# WinCC V7.2 C-Skript Performance beim ersten lesen von 150 String-Variablen



## RONIN (4 Dezember 2013)

Hallo Leute!
WinCCv7.2 CPU315PN/DP

Ich hab eine Frage zur Anbindung/Aktualisierung von Variablen die in Skripten verwendet werden bzw. wie man beim Zugriff auf viele Datenpunkte aus einem
Skript heraus die Performance verbessern kann. Und zwar nur nach dem ersten Öffnen.

Folgendes Setting:
 Ich habe eine kleine Rezeptsteuerung mit 150+ Artikel (string[32]) auf der SPS in einem DB. Die Strings sind in WinCC ganz normal angelegt.
Dann habe ich ein kleines C-Skript geschrieben das die Strings mit einem Filterkriterium vergleicht und dann eine Liste der entsprechenden ausgibt.

Dazu müssen natürlich alle 150 Einträge geprüft werden. Das Skript ist schon so weit optimiert das es nur solange sucht bis entweder die Liste voll ist oder
 alle Einträge in denen wirklich was drin steht durchsucht wurden.



ZUM PROBLEM:
 Nach dem Öffnen des Bilds dauert die Suche bzw. die Erstellung der Liste recht lange (bis zu 2min). Hat man dann erst mal alle Einträge durchgeschaut, dass heißt alle
Strings min. einmal mit GetTagChar gelesen, dauert der Ablauf des Skripts nur noch max. 0,5sek. Das gilt dann solange bis ich das Bild wechsle, beim nächsten Öffnen 
dauerts wieder genauso lange...

Warum ist das so bzw. was könnte ich dagegen machen...


----------



## Thomas_v2.1 (4 Dezember 2013)

Gibt bei Siemens ein FAQ dazu:
http://support.automation.siemens.com/WW/view/de/28017376

Find ich zwar auch nicht schön da 150 unsichtbare Objekte im Bild liegen zu haben, aber wenn es nicht anders geht.
Wobei ich gespannt bin ob das was bringt, wenn du deine Funktion ausführst unmittelbar nachdem das Bild aufgerufen wurde. Entweder es dauert die 2 Minuten die Variablen aus dem Skript beim Datenmanager anzumelden, oder es dauert so lange bis die Daten aus der SPS gelesen wurden. Wobei 150x 32-Zeichen Strings jetzt nicht die übermäßig große Datenmenge darstellen.

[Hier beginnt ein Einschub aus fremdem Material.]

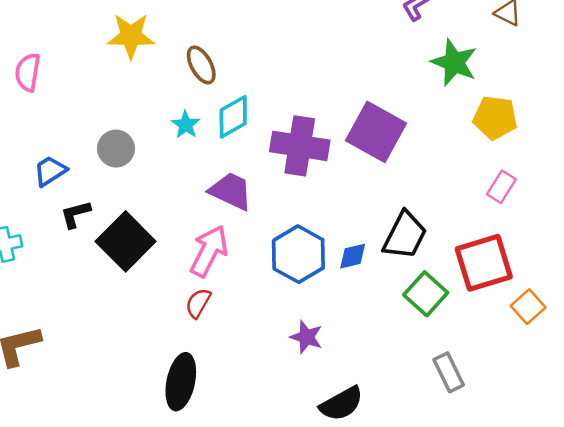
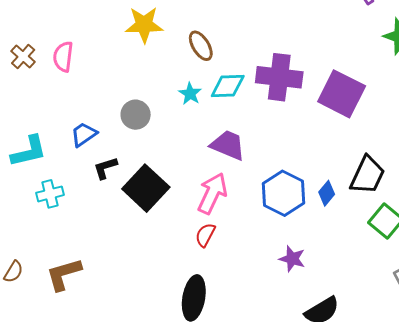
cyan diamond: (233, 117) -> (228, 86), turned 30
purple cross: (300, 146) -> (279, 77), moved
blue diamond: (353, 256) -> (327, 193), turned -35

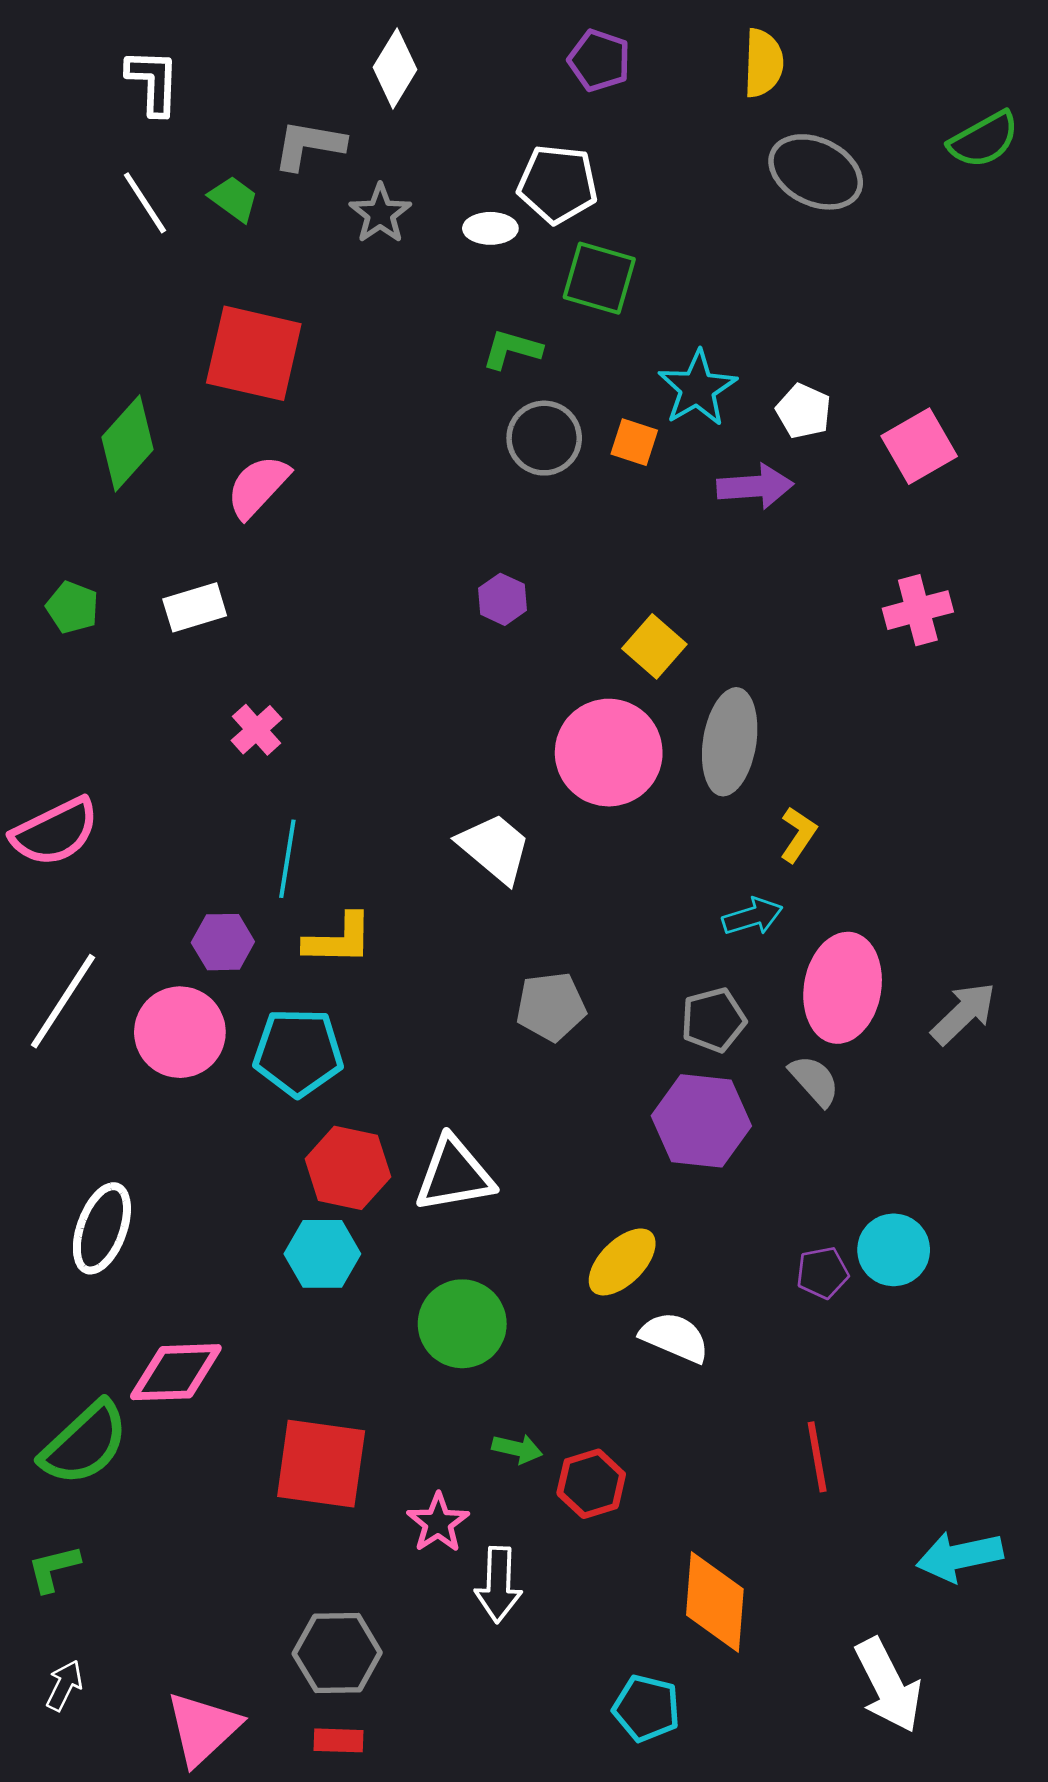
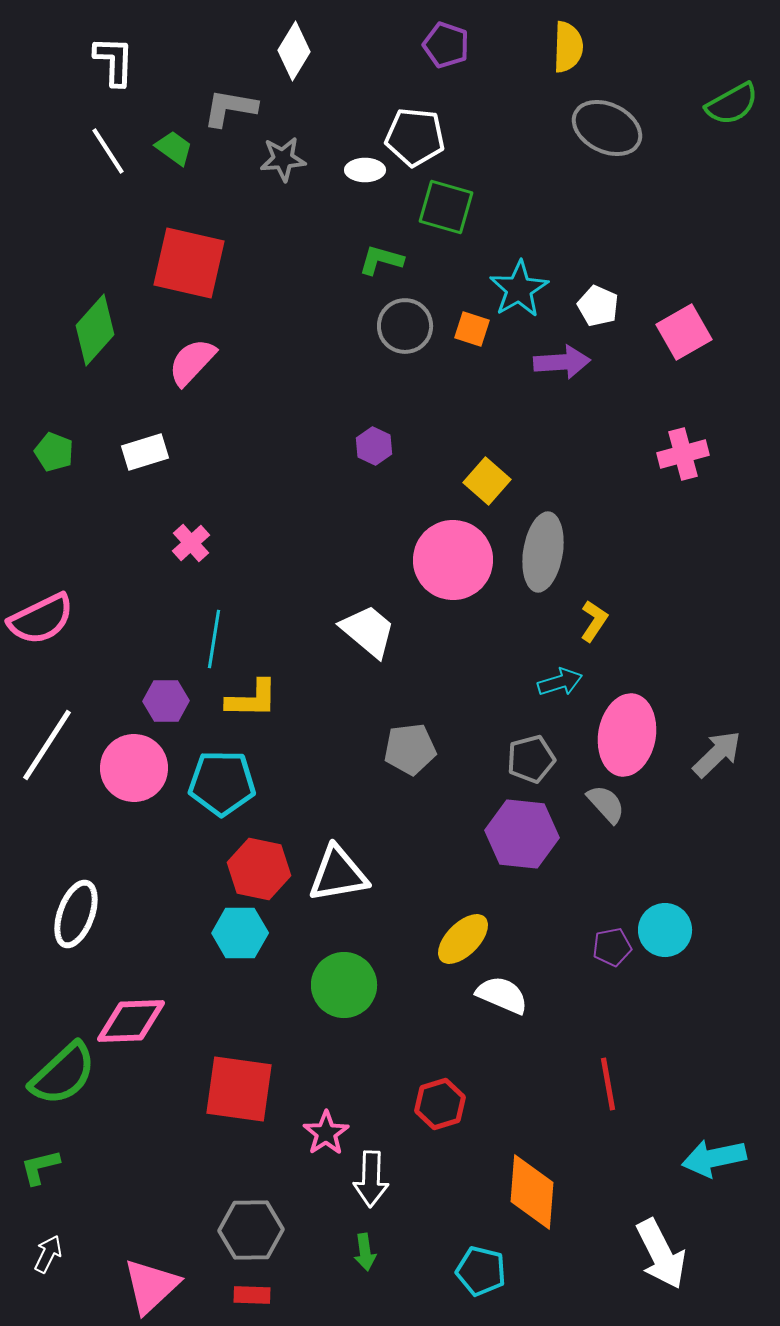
gray star: (380, 214) -> (283, 159), turned 30
green arrow: (517, 1449) -> (365, 1252), moved, turned 69

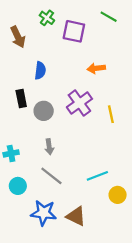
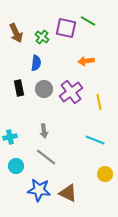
green line: (109, 17) -> (88, 21), moved
green cross: (47, 18) -> (42, 37), moved
gray circle: (44, 111) -> (44, 89), moved
cyan line: (97, 176) -> (95, 140), moved, turned 42

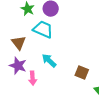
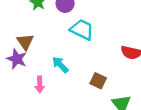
cyan trapezoid: (43, 29) -> (82, 30), moved
purple star: (18, 66) -> (17, 59), moved

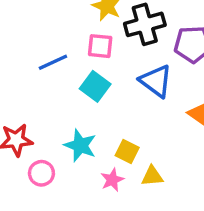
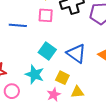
blue line: (53, 62) -> (18, 25), turned 30
blue triangle: (156, 81) -> (76, 53), moved
cyan square: (95, 86) -> (47, 51), moved

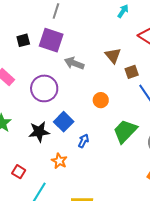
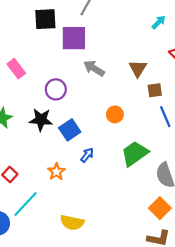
black square: (23, 40) -> (45, 19), moved, size x1.5
purple square: (51, 40) -> (74, 38), turned -30
purple circle: (44, 88) -> (56, 89), size x0.7
black star: (39, 132) -> (41, 120), moved

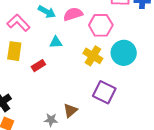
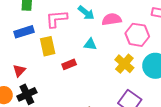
pink L-shape: (18, 23) -> (56, 19), turned -60
yellow rectangle: (14, 51) -> (48, 46), turned -30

Hast du nebenher noch viele Variablen im Tag- oder Alarmlogging verwendet? Denn das kann die Kommunikationsleistung zu anderen Variablen auch gehörig einbremsen, da diese zyklisch immer vorrangig abgefragt werden.


----------



## Thomas_v2.1 (5 Dezember 2013)

Ich habe mir mal mit Wireshark angesehen was WinCC da so treibt wenn man die Variablen nur über ein C-Skript abfragt. Kein Wunder dass das so lange dauert. Wenn du deinen ersten String mit GetTagChar() abfragst, wird nur diese eine Variable aus der SPS gelesen. Beim nächsten GetTagChar dann die erste UND die zweite, beim nächsten dann die erste, zweite und dritte usw. Das heißt, wenn du deinen 150ten String einliest, wurde der erste 150 mal aus der SPS gelesen, die zweite 149 mal usw. Ich habe es grade nur mit 16 Strings getestet, das benötigt schon 8 Sekunden.

Vorschlag:
Nicht GetTagChar verwenden, sondern GetTagMultiWait. Und diese zu einer oder mehreren Aufrufen gruppieren. Das geht dann Ratzfatz...

Eine 16er Gruppe z.B. so:

```
char varname[30][30];
char* value[30];
int i;
BOOL ok;

for (i = 0; i <= 15; i++) {
  sprintf(varname[i], "s001_%d", i +1);
}

ok=GetTagMultiWait("%s%s%s%s%s%s%s%s%s%s%s%s%s%s%s%s", 
  varname[0], &value[0],
  varname[1], &value[1],
  varname[2], &value[2],
  varname[3], &value[3],
  varname[4], &value[4],
  varname[5], &value[5],
  varname[6], &value[6],
  varname[7], &value[7],
  varname[8], &value[8],
  varname[9], &value[9],
  varname[10], &value[10],
  varname[11], &value[11],
  varname[12], &value[12],
  varname[13], &value[13],
  varname[14], &value[14],
  varname[15], &value[15]
);


for (i = 0; i <= 15; i++) {
   printf("Variable '%s' = '%s'\n", varname[i], value[i]);

}
```


----------



## RONIN (9 Dezember 2013)

Thomas_v2.1 schrieb:


> Gibt bei Siemens ein FAQ dazu:
> http://support.automation.siemens.com/WW/view/de/28017376
> Find ich zwar auch nicht schön da 150 unsichtbare Objekte im Bild liegen zu haben, aber wenn es nicht anders geht.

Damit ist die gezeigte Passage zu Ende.